Exercise details: List each line of the data that holds the string "Service".

Records from a data collection:
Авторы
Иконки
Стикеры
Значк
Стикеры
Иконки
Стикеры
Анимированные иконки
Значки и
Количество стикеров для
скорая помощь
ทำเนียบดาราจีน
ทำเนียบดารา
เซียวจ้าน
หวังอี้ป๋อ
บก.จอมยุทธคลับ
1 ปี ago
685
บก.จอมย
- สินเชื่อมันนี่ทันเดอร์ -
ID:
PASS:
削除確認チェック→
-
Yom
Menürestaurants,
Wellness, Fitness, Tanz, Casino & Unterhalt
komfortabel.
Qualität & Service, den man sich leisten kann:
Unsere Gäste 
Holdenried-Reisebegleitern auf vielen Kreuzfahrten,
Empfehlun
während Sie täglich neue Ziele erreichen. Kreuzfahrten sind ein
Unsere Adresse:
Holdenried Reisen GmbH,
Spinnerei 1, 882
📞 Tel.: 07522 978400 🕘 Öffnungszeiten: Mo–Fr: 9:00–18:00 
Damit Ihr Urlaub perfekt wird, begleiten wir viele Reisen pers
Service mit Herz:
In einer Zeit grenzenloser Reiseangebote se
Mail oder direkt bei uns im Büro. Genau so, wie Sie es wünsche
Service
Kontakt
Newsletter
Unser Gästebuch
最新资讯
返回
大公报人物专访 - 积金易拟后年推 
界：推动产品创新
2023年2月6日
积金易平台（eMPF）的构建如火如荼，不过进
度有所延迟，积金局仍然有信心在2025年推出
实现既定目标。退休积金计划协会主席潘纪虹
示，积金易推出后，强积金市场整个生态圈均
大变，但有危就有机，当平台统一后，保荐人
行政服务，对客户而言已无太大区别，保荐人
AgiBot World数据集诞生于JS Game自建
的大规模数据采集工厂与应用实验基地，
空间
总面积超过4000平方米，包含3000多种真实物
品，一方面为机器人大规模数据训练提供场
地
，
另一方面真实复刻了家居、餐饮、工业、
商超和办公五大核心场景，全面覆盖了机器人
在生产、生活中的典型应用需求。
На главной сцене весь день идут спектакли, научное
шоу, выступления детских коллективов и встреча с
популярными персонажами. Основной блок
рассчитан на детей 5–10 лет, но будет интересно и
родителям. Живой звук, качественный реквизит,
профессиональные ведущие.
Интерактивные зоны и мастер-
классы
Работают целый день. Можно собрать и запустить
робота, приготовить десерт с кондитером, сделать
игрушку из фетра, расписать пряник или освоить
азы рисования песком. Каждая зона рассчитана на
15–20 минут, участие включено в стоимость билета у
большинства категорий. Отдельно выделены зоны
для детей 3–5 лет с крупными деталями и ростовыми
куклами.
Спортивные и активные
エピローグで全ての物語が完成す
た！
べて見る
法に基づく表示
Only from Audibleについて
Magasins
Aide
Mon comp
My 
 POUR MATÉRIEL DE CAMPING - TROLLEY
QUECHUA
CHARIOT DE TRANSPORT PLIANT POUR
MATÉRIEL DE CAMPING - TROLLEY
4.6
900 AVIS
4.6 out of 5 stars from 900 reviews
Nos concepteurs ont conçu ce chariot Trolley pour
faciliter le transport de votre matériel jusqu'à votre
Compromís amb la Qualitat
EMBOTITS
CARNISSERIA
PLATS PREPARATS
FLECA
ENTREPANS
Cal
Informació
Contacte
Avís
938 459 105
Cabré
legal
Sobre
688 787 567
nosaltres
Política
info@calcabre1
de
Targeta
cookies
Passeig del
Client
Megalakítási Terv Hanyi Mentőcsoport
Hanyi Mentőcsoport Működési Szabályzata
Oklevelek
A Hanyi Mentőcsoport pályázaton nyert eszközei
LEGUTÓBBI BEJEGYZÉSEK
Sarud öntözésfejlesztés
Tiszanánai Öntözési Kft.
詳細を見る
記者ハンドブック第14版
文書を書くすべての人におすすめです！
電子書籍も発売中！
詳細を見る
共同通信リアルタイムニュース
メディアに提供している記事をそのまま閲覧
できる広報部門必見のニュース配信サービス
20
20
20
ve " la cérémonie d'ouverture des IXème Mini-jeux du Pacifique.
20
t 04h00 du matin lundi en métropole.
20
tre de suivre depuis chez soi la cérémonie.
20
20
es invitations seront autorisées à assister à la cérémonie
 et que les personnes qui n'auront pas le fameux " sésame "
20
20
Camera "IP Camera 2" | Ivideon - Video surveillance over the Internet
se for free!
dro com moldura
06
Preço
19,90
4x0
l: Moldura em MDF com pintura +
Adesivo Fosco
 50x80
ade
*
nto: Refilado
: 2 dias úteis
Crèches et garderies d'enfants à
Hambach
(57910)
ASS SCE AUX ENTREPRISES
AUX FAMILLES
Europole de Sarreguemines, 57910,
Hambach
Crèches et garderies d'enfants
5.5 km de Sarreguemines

Response for this exercise:
Qualität & Service, den man sich leisten kann:
Service mit Herz:
Service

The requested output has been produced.